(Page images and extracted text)
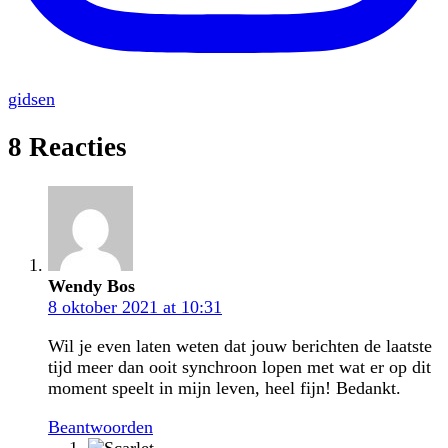
gidsen
8 Reacties
Wendy Bos
8 oktober 2021 at 10:31
Wil je even laten weten dat jouw berichten de laatste
tijd meer dan ooit synchroon lopen met wat er op dit
moment speelt in mijn leven, heel fijn! Bedankt.
Beantwoorden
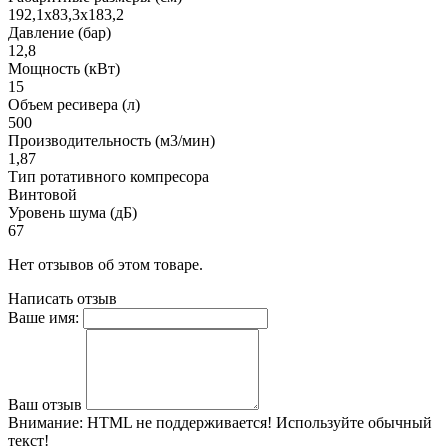
192,1х83,3х183,2
Давление (бар)
12,8
Мощность (кВт)
15
Объем ресивера (л)
500
Производительность (м3/мин)
1,87
Тип ротативного компресора
Винтовой
Уровень шума (дБ)
67
Нет отзывов об этом товаре.
Написать отзыв
Ваше имя:
Ваш отзыв
Внимание:
HTML не поддерживается! Используйте обычный
текст!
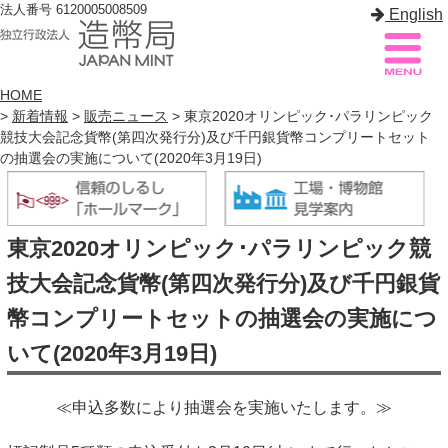
法人番号 6120005008509
English
HOME
>
新着情報
>
販売ニュース
> 東京2020オリンピック･パラリンピック
競技大会記念貨幣(第四次発行分)及び千円銀貨幣コンプリートセット
造幣局案内
サイトマップ
の抽選会の実施について(2020年3月19日)
トップページ
東京2020オリンピック･パラリンピック競
造幣局について
技大会記念貨幣(第四次発行分)及び千円銀貨
造幣事業を知る
幣コンプリートセットの抽選会の実施につ
貨幣を知る
いて(2020年3月19日)
造幣局を楽しむ
≪申込多数により抽選会を実施いたします。≫
造幣局製品を買う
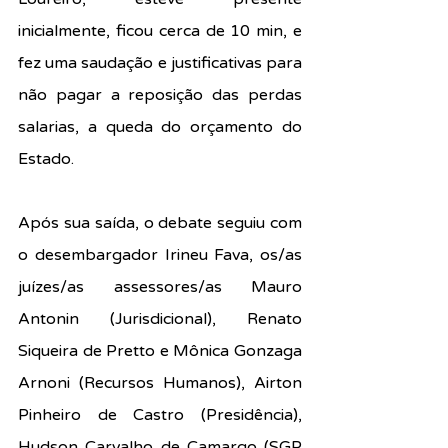
inicialmente, ficou cerca de 10 min, e 
fez uma saudação e justificativas para 
não pagar a reposição das perdas 
salarias, a queda do orçamento do 
Estado.
Após sua saída, o debate seguiu com 
o desembargador Irineu Fava, os/as 
juízes/as assessores/as Mauro 
Antonin (Jurisdicional), Renato 
Siqueira de Pretto e Mônica Gonzaga 
Arnoni (Recursos Humanos), Airton 
Pinheiro de Castro (Presidência), 
Hudson Carvalho de Camargo (SGP 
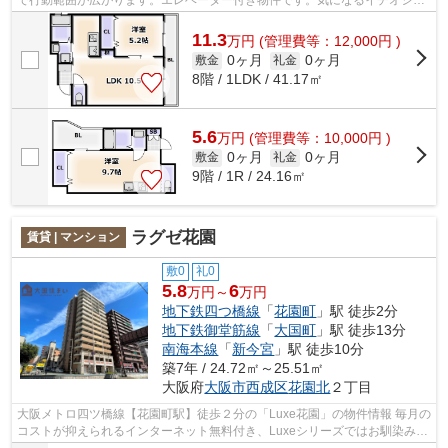
件情報：「エルミタージュ難波南Ⅱ」。...
11.3
万
円
(管理費等：12,000円 )
0ヶ月
0ヶ月
敷金
礼金
8階 / 1LDK / 41.17㎡
5.6
万
円
(管理費等：10,000円 )
0ヶ月
0ヶ月
敷金
礼金
9階 / 1R / 24.16㎡
ラグゼ花園
賃貸 | マンション
敷0
礼0
5.8
6
万円～
万円
地下鉄四つ橋線
「
花園町
」駅 徒歩2分
地下鉄御堂筋線
「
大国町
」駅 徒歩13分
南海本線
「
新今宮
」駅 徒歩10分
築7年 / 24.72㎡～25.51㎡
大阪府
大阪市西成区
花園北
２丁目
大阪メトロ四ツ橋線【花園町駅】徒歩２分の「Luxe花園」の物件情報 毎月の
コストが抑えられるインターネット無料付き、Luxeシリーズではお馴染みの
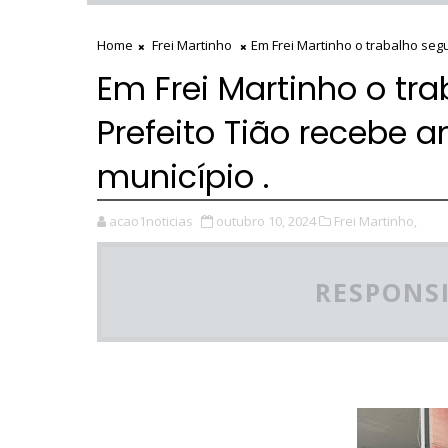
Home
Frei Martinho
Em Frei Martinho o trabalho segu
Em Frei Martinho o tra
Prefeito Tião recebe 
município .
acao1noticias
outubro 10, 2024
Frei Martinho,
RESPONSI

▶ WORK ORDER
All entries, top to bottom, should be retyped exactly; the pictures should not be.

▶ COMPLETED EXERCISE
gidsen
8 Reacties
Wendy Bos
8 oktober 2021 at 10:31
Wil je even laten weten dat jouw berichten de laatste
tijd meer dan ooit synchroon lopen met wat er op dit
moment speelt in mijn leven, heel fijn! Bedankt.
Beantwoorden
192,1х83,3х183,2
Давление (бар)
12,8
Мощность (кВт)
15
Объем ресивера (л)
500
Производительность (м3/мин)
1,87
Тип ротативного компресора
Винтовой
Уровень шума (дБ)
67
Нет отзывов об этом товаре.
Написать отзыв
Ваше имя:
Ваш отзыв
Внимание:
HTML не поддерживается! Используйте обычный
текст!
法人番号 6120005008509
English
HOME
>
新着情報
>
販売ニュース
> 東京2020オリンピック･パラリンピック
競技大会記念貨幣(第四次発行分)及び千円銀貨幣コンプリートセット
造幣局案内
サイトマップ
の抽選会の実施について(2020年3月19日)
トップページ
東京2020オリンピック･パラリンピック競
造幣局について
技大会記念貨幣(第四次発行分)及び千円銀貨
造幣事業を知る
幣コンプリートセットの抽選会の実施につ
貨幣を知る
いて(2020年3月19日)
造幣局を楽しむ
≪申込多数により抽選会を実施いたします。≫
造幣局製品を買う
inicialmente, ficou cerca de 10 min, e 
fez uma saudação e justificativas para 
não pagar a reposição das perdas 
salarias, a queda do orçamento do 
Estado.
Após sua saída, o debate seguiu com 
o desembargador Irineu Fava, os/as 
juízes/as assessores/as Mauro 
Antonin (Jurisdicional), Renato 
Siqueira de Pretto e Mônica Gonzaga 
Arnoni (Recursos Humanos), Airton 
Pinheiro de Castro (Presidência), 
Hudson Carvalho de Camargo (SGP 
件情報：「エルミタージュ難波南Ⅱ」。...
11.3
万
円
(管理費等：12,000円 )
0ヶ月
0ヶ月
敷金
礼金
8階 / 1LDK / 41.17㎡
5.6
万
円
(管理費等：10,000円 )
0ヶ月
0ヶ月
敷金
礼金
9階 / 1R / 24.16㎡
ラグゼ花園
賃貸 | マンション
敷0
礼0
5.8
6
万円～
万円
地下鉄四つ橋線
「
花園町
」駅 徒歩2分
地下鉄御堂筋線
「
大国町
」駅 徒歩13分
南海本線
「
新今宮
」駅 徒歩10分
築7年 / 24.72㎡～25.51㎡
大阪府
大阪市西成区
花園北
２丁目
大阪メトロ四ツ橋線【花園町駅】徒歩２分の「Luxe花園」の物件情報 毎月の
コストが抑えられるインターネット無料付き、Luxeシリーズではお馴染みの
Home
Frei Martinho
Em Frei Martinho o trabalho segu
Em Frei Martinho o tra
Prefeito Tião recebe 
município .
acao1noticias
outubro 10, 2024
Frei Martinho,
RESPONSI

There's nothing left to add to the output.